アルハイゼンは静かに寝ている。ヘッドホンは外していた。珍しいことだが、カーヴェが魘された夜にアルハイゼンの部屋に行くと、よくヘッドホンが外されていた。
わかるものだろうか。何か、前兆でもあるのだろうか。だったら教えて欲しいものである。でも、アルハイゼンなら教えないのかもしれない。だって、カーヴェならもしその前兆があったら寝ずに仕事をする。
「カーヴェ」
「あ、起きたのか」
アルハイゼンが起き上がる。くしゃりと頭を掻き混ぜるから、カーヴェは勝手知ったる彼の部屋のブラシでさっさっと髪を直した。
「本を持ってくる」
「別に寝てていいんだが」
「話したい本があるんだ」
気の使い方が間違っている。きっとアルハイゼンが持ってくるのは難しい本で、こんな夜中に読んで議論をまともに交わせるようなものではない。アルハイゼンはカーヴェがその本を読む間、きっと律儀に茶と茶菓子を用意する。スメールの学者たちの定番だ。
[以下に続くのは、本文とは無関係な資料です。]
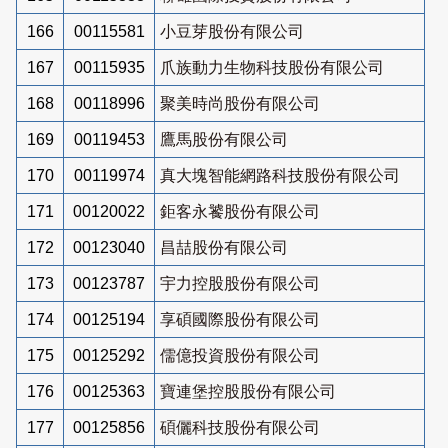
166
00115581
小豆芽股份有限公司
167
00115935
爪族動力生物科技股份有限公司
168
00118996
聚美時尚股份有限公司
169
00119453
鷹馬股份有限公司
170
00119974
真大塊智能網路科技股份有限公司
171
00120022
鉅客永饕股份有限公司
172
00123040
昌喆股份有限公司
173
00123787
宇力控股股份有限公司
174
00125194
享碩國際股份有限公司
175
00125292
儒億投資股份有限公司
176
00125363
寶連堡控股股份有限公司
177
00125856
碩儷科技股份有限公司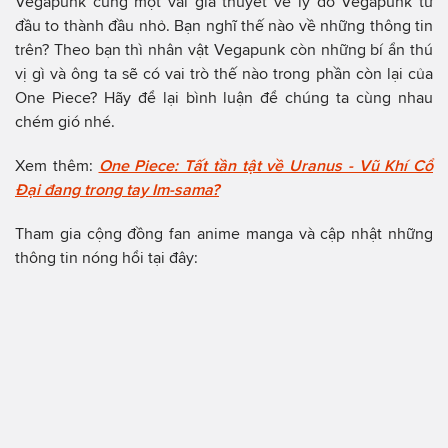
Vegapunk cùng một vài giả thuyết về lý do Vegapunk từ
đầu to thành đầu nhỏ. Bạn nghĩ thế nào về những thông tin
trên? Theo bạn thì nhân vật Vegapunk còn những bí ẩn thú
vị gì và ông ta sẽ có vai trò thế nào trong phần còn lại của
One Piece? Hãy để lại bình luận để chúng ta cùng nhau
chém gió nhé.
Xem thêm:
One Piece: Tất tần tật về Uranus - Vũ Khí Cổ
Đại đang trong tay Im-sama?
Tham gia cộng đồng fan anime manga và cập nhật những
thông tin nóng hổi tại đây:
やがて持ってきた本は天が定める運命についてのもので。やけに哲学的だなと苦笑した。
「読むよ、時間をくれるかい」
「いくらでも。夜は長い」
コーヒーでいいか。アルハイゼンの言葉に、カーヴェはこくんと頷いて、ラグの敷かれた床に座ってパラパラと本を読み始めた。